Some of us were alarmed by the comments of Ismail Sabri who was in New York recently to address the 77th session of the United Nations.
It was not his speech in Bahasa Malaysia which caused alarm. After giving the UN a telling off because of their slow response to the crisis in Palestine, he urged them to act quickly and stop Israel and its “apartheid entity.”
Is he blind to Malaysia’s own version of apartheid? What does he call Ketuanan Melayu in which people are divided into racial groups and the Malays and non-Malays are treated differently?
This is the pot calling the kettle black.
We were not alarmed when Ismail told a reporter wanting to know when he would dissolve the parliament to pave the way for GE15.
Ismail is aware that with Umno-Baru president Zahid Hamidi’s acquittal of all 40 charges of corruption, Zahid, not him, will have become the most powerful man in Malaysia.
Ismail will have to watch his back and be wary of the people who claim to be his friends.
Ismail said he had no “inspiration” to dissolve the parliament.
Isn’t “inspiration” the wrong word to use? “Desperation” is more apt!
Zahid is desperate to have the general election as soon as possible, and was prepared to risk people’s safety and lives with the threat of the monsoon rains causing havoc.
He wants to avoid jail, but he can only do that once he becomes prime minister.
Ismail is desperate that Zahid tries to oust him. Having tasted absolute power ever since becoming PM, Ismail is reluctant to relinquish that role too quickly and easily. He may have bought himself some time with the Attorney-General’s appeal against Zahid’s acquittal.
Ismail is desperate that Zahid will soon keep company with the convict, Najib Abdul Razak.
Politics aside, some of us were alarmed at Ismail’s “discovery” of New York’s Central Park.
Before he returned to Malaysia after giving his UN address, he went for a stroll in Central Park and was amazed that the 336-hectare park in the middle of the city was well maintained and preserved.
Like an excited little boy who has just discovered the joys of a new toy car, he would initiate proposals for a similar park to be developed in Malaysia, saying, “I have now found the inspiration to preserve our green areas.”
Where has Ismail been all this while? Has he only just heard about Central Park? As a child, or teenager, did he not read books or magazines about New York’s most famous park? What about television shows and movies? When he flies overseas, many inflight travel magazines have published articles on Central Park.

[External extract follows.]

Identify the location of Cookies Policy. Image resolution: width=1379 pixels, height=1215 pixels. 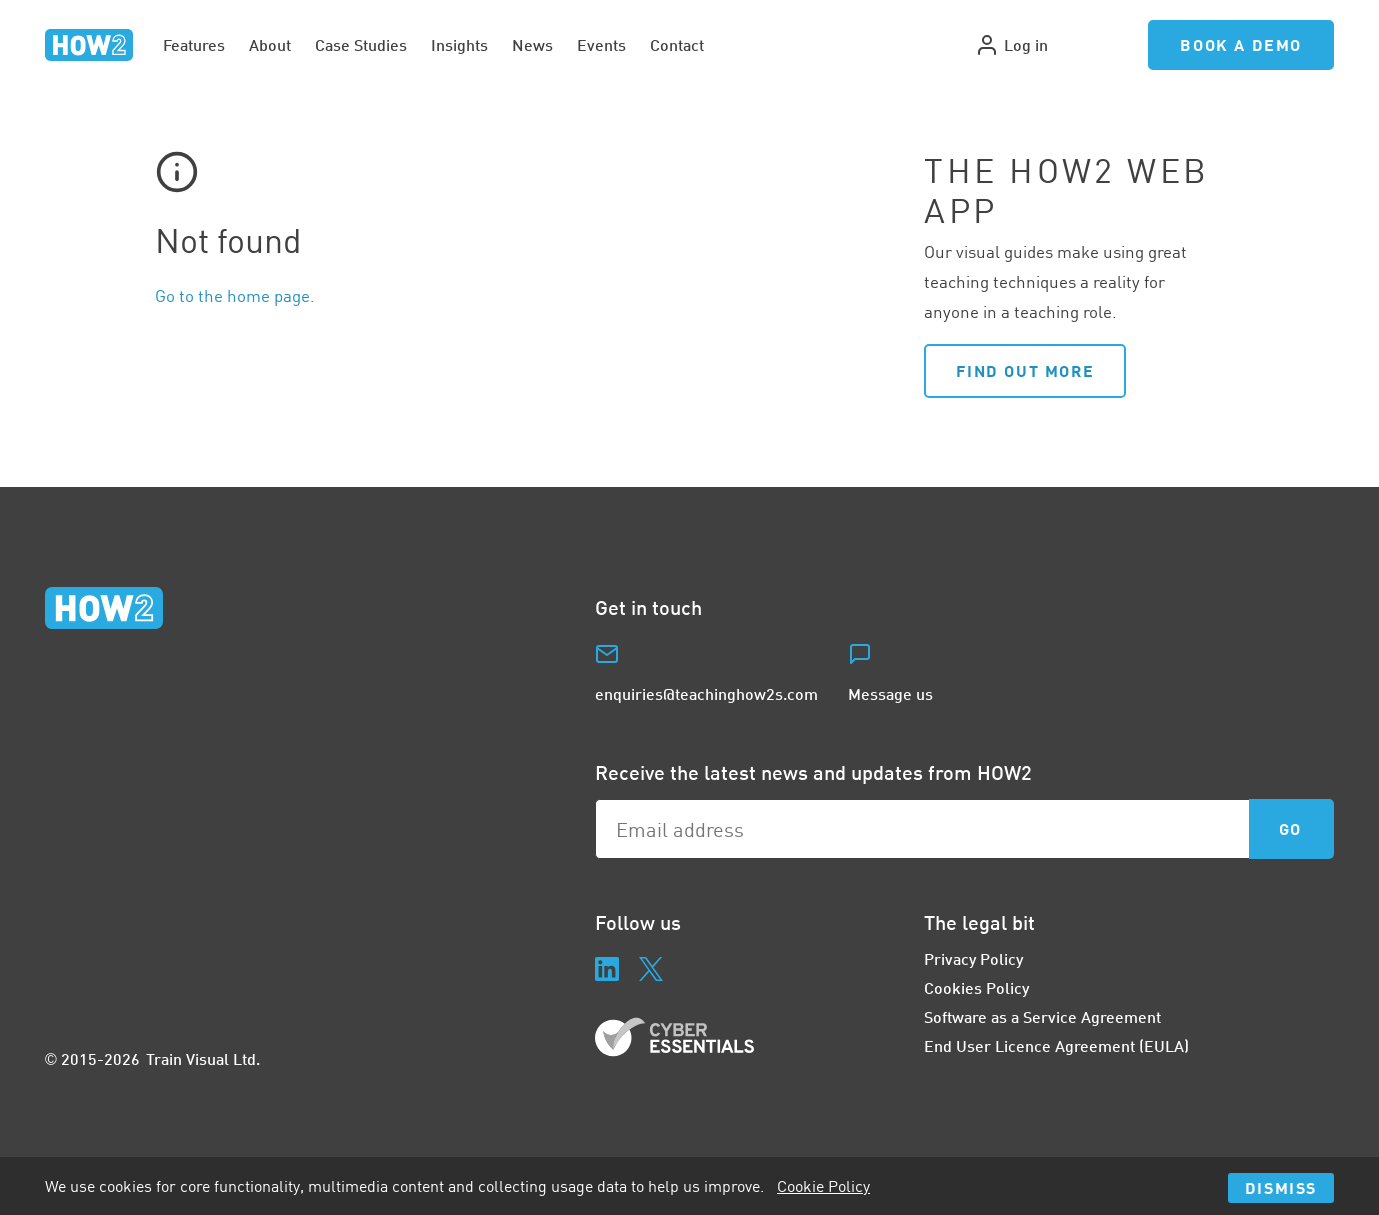
(976, 987).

Thousands of Malaysians who study overseas, especially in the West, are familiar with parks in cities and major towns which local inhabitants enjoy at all times of the year.
Deforestation is a big problem in Malaysia. Government officials in league with developers want to build more concrete jungles.

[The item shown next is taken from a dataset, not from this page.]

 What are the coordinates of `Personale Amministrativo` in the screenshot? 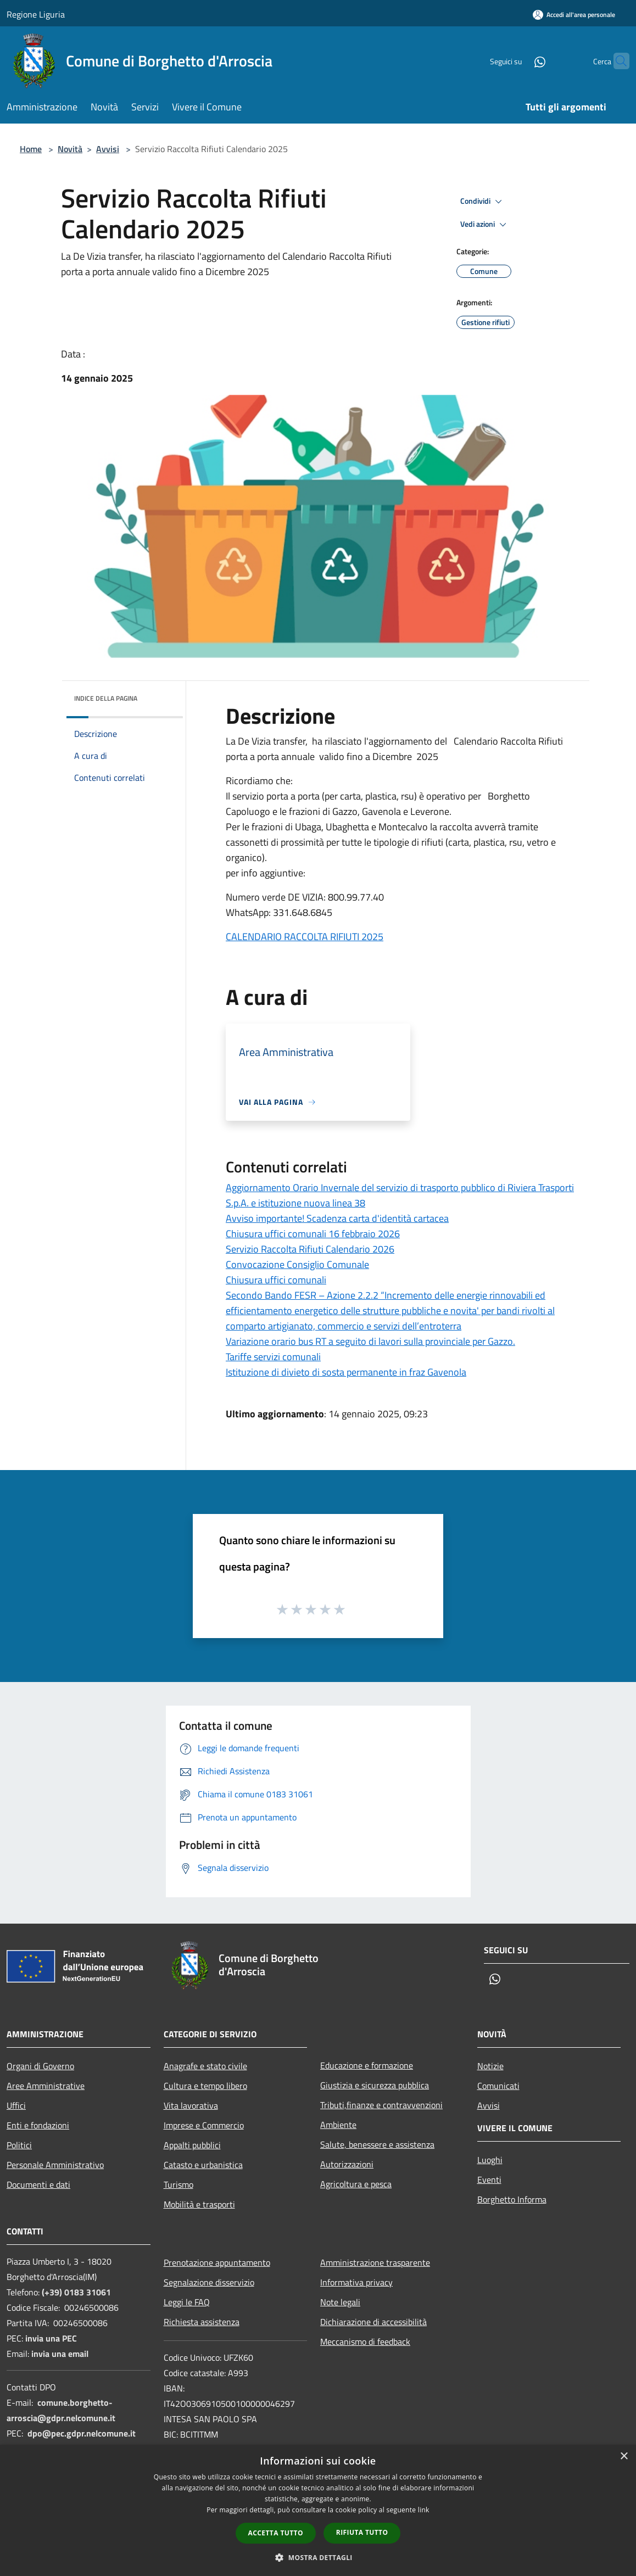 It's located at (55, 2164).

Those of us who keep abreast of the environment and of city living understand the important role played by a town or city’s green lungs.
New York has Central Park. London has Hyde Park which is half the size of Central Park. Other American cities have parks which are larger than Central Park.
Many European cities value their parks, and when the British ruled Malaya, the colonial administrators carved out the green lung in Kuala Lumpur called Lake Gardens.
In my city, Ipoh, our parks and green lungs are under threat from city council officials who perhaps are in cahoots with developers to erect buildings on the land.
Many major cities throughout Malaysia, not just Perak, suffer from a lack of green lungs in their urban and town centers.
Green lungs rarely feature in the planning of new townships.
For decades, Malaysians throughout the nation want their local city council to provide more parks.
Instead of opening more green areas, officials have approved various mining, logging or building permits to destroy these green lungs.
We would like the state to engage the community, and involve groups of local people to assist the mayor and other public officials in the park’s planning, design and management.
By engaging with the community, bridges are built, but more importantly, the state gives the people a say in how things are run.
Both the people and the state will benefit. Safe neighborhoods will be created because people will be more engaged and want a say in how the parks are run.
There will be economic development because a park designer will be engaged. The economic spin-offs will provide jobs for the local community by involving people in the running and maintenance of the park.
The parks will promote public health, teach children about a healthy lifestyle, and educate the public on the importance of green places.
We need people of integrity and merit to run our parks. The country has a poor maintenance track record, a terrible culture of corruption, and we know from bitter experiences that no politician should interfere in the running and working of the park.
There should be transparency when outsourcing maintenance contracts. Contracts should not be awarded to the lowest bidder, or crony company.
It is amazing how seldom Malay politicians venture out of their tempurungs, and when they do, they are pleasantly surprised to discover the simple joy of having a stroll in the park.